Je remercie mon ami Bertrand Dussauge de m'avoir offert
Petite Poucette, que Michel Serres a écrit au début de l'an dernier.
Le petit livre que le philosophe octogénaire consacre à la génération des petites cliqueuses (Petite Poucette clique avec les pouces sur son smartphone) est rafraichissant, sa réflexion sur le
changement de civilisation impulsé par Internet est d'autant plus pertinente que le philosophe reste au contact des jeunes dans son activité d'enseignement aux Etats-Unis.
Michel Serres regarde les jeunes hyper-connectés et bavards avec bienveillance, "ces enfants (qui) peuvent manipuler plusieurs informations à la fois. Ils ne connaissent, ni n'intègrent, ni ne
synthétisent comme nous, leurs ascendants".
Pour lui tout est à revoir:
- l'enseignement bien sûr. Dans un monde ou le savoir est à portée de tous en quelques clics, l'enseignant qui "oralise un savoir écrit", un savoir qui était autrefois rare et difficlement
accessible, ne peut plus s'attendre à ce que les élèves l'écoutent religieusement en silence. La pédagogie est à repenser totalement avec les nouvelles technologies.
- la politique, car Internet signifie l'explosion de la parole et le "vote permanent". Michel Serres utilise cette belle formule: "nos institutions luisent d'un éclat semblable à celui des
constellations dont les astronomes nous apprennent qu'elles sont mortes depuis longtemps déja."
- le travail, car selon lui Petite Poucette s'ennuie au travail, une activité qui de toute manière se raréfie. Je ne suis pas d'accord avec lui sur ce point. Le travail change rapidement avec la
disparition des hiérarchies et leur remplacement par la collaboration en réseau. Il ne disparait pas, il se déplace, notamment vers les pays émergents, mais globalement il n'y a jamais eu autant
d'hommes au travail.
Dénonçant les atrocités des idéologies anciennes, Michel Serres préfère le "connectif" au "collectif". Le connectif, plus doux, c'est le monde des réseaux, qui permet à chacun de s'exprimer et de
se rapprocher des gens qui partagent ses centres d'intérêt.
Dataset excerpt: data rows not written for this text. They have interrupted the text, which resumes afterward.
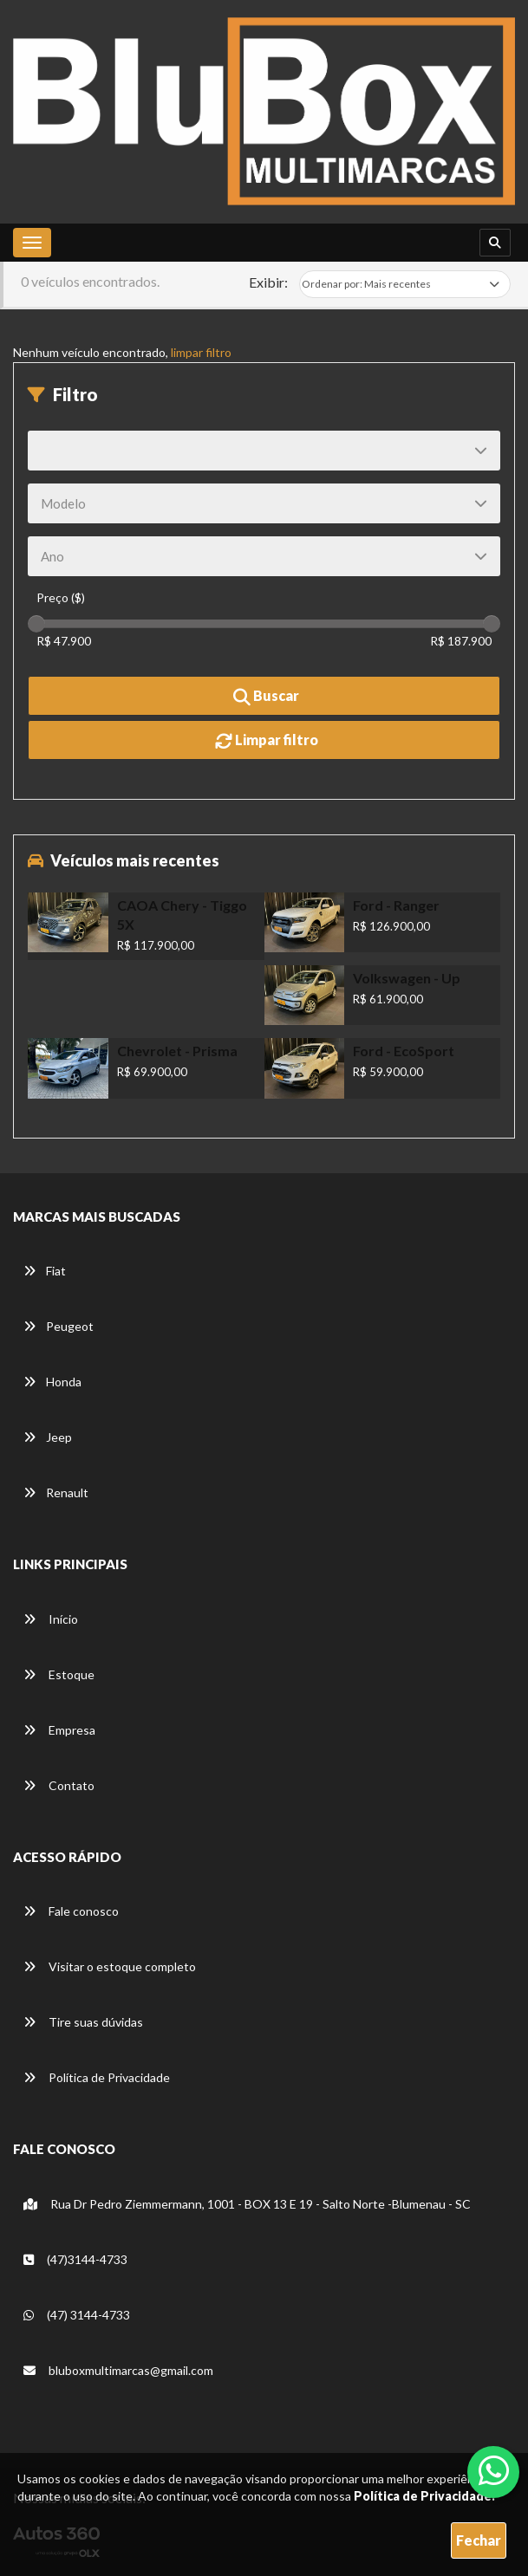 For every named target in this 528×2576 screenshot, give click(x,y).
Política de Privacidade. (424, 2495)
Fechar (478, 2540)
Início (50, 1619)
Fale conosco (71, 1911)
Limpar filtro (266, 740)
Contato (59, 1785)
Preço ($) (60, 597)
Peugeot (58, 1326)
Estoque (59, 1674)
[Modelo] (264, 503)
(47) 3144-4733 (76, 2314)
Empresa (59, 1730)
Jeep (47, 1437)
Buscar (266, 696)
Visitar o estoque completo (109, 1966)
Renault (55, 1492)
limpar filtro (201, 352)
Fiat (44, 1270)
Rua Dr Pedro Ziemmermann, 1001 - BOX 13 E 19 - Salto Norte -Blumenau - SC (247, 2203)
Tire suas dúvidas (83, 2022)
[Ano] (264, 556)
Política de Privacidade (96, 2077)
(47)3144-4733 (75, 2259)
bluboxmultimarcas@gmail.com (118, 2370)
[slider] (36, 624)
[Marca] (264, 450)
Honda (52, 1381)
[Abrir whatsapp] (494, 2470)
La réflexion sur le format de communication écrite, qui reste la page, reproduction du lopin de terre de nos ancêtres, est captivante, même s'il oublie un peu l'hypertexte et la video.
Vers un printemps occidental?
Petite Poucette est vraiment un livre à découvrir, pour préparer le "printemps occidental", pour lequel "toutes les conditions (sont) réunies, sauf que les pouvoirs qui s'y opposent n'utilisent
plus ici la force mais la drogue", en particulier la drogue diffusée par les programmes abêtissants des grands medias.